AiGAS-dEVL: An Adaptive Incremental Neural Gas Model for Drifting Data Streams under Extreme Verification Latency
Maria Arostegi, Miren Nekane Bilbao, Jesus L. Lobo, Javier Del Ser
TL;DR
AiGAS-dEVL tackles drifting data streams with extreme verification latency by maintaining a Growing Neural Gas map of evolving concepts learned during an initial labeled phase and using projection-guided alignment to predict unlabeled batches. The method couples unsupervised prototype tracking with semi-supervised labeling of emergent nodes, employing a minimum-cost node matching and a rigid transformation to align consecutive concept maps for future predictions. Across a benchmark of synthetic and real EVL datasets, AiGAS-dEVL demonstrates competitive or superior performance in prequential error and macro $F_1$, while offering a simple, interpretable instance-based adaptation strategy. The work advances drift-aware streaming by providing a flexible template that can accommodate different drift dynamics and labeling constraints, with future work targeting non-rigid drift modeling and memory-aware label propagation.
Abstract
The ever-growing speed at which data are generated nowadays, together with the substantial cost of labeling processes cause Machine Learning models to face scenarios in which data are partially labeled.
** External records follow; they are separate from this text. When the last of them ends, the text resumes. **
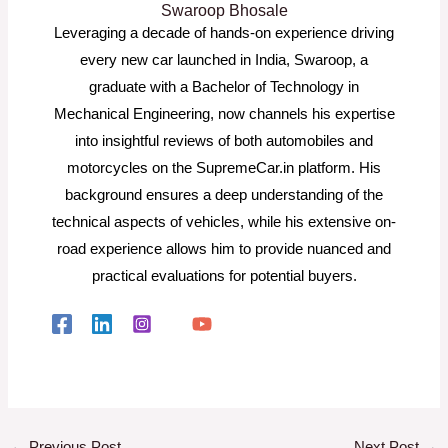
Swaroop Bhosale
Leveraging a decade of hands-on experience driving
every new car launched in India, Swaroop, a
graduate with a Bachelor of Technology in
Mechanical Engineering, now channels his expertise
into insightful reviews of both automobiles and
motorcycles on the SupremeCar.in platform. His
background ensures a deep understanding of the
technical aspects of vehicles, while his extensive on-
road experience allows him to provide nuanced and
practical evaluations for potential buyers.
←
Previous Post
Next Post
→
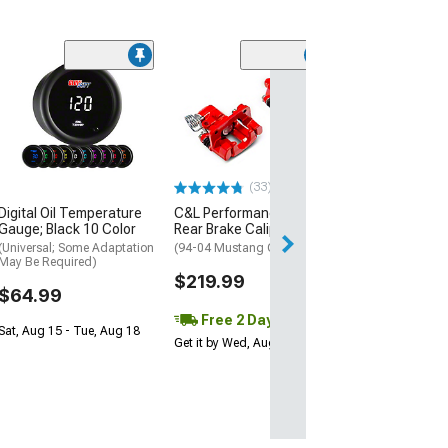
(1)
AEM Electroni
Inline High Flow
Pump
(Universal; Some
May Be Required
(33)
$199.95
Digital Oil Temperature
C&L Performance Series
Gauge; Black 10 Color
Rear Brake Calipers; Red
Free 2 Da
(Universal; Some Adaptation
(94-04 Mustang GT, V6)
Get it by Tue, Au
May Be Required)
$219.99
$64.99
Free 2 Day
Sat, Aug 15 - Tue, Aug 18
Get it by Wed, Aug 12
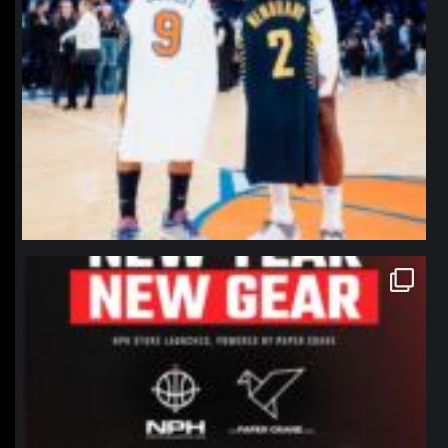
northpolehoops
Jan 12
The extreme case where such a supervision is indefinitely unavailable is referred to as extreme verification latency. On the other hand, in streaming setups data flows are affected by exogenous factors that yield non-stationarities in the patterns (concept drift), compelling models learned incrementally from the data streams to adapt their modeled knowledge to the concepts within the stream. In this work we address the casuistry in which these two conditions occur together, by which adaptation mechanisms to accommodate drifts within the stream are challenged by the lack of supervision, requiring further mechanisms to track the evolution of concepts in the absence of verification. To this end we propose a novel approach, AiGAS-dEVL (Adaptive Incremental neural GAS model for drifting Streams under Extreme Verification Latency), which relies on growing neural gas to characterize the distributions of all concepts detected within the stream over time. Our approach exposes that the online analysis of the behavior of these prototypical points over time facilitates the definition of the evolution of concepts in the feature space, the detection of changes in their behavior, and the design of adaptation policies to mitigate the effect of such changes in the model. We assess the performance of AiGAS-dEVL over several synthetic datasets, comparing it to that of state-of-the-art approaches proposed in the recent past to tackle this stream learning setup. Our results reveal that AiGAS-dEVL performs competitively with respect to the rest of baselines, exhibiting a superior adaptability over several datasets in the benchmark while ensuring a simple and interpretable instance-based adaptation strategy.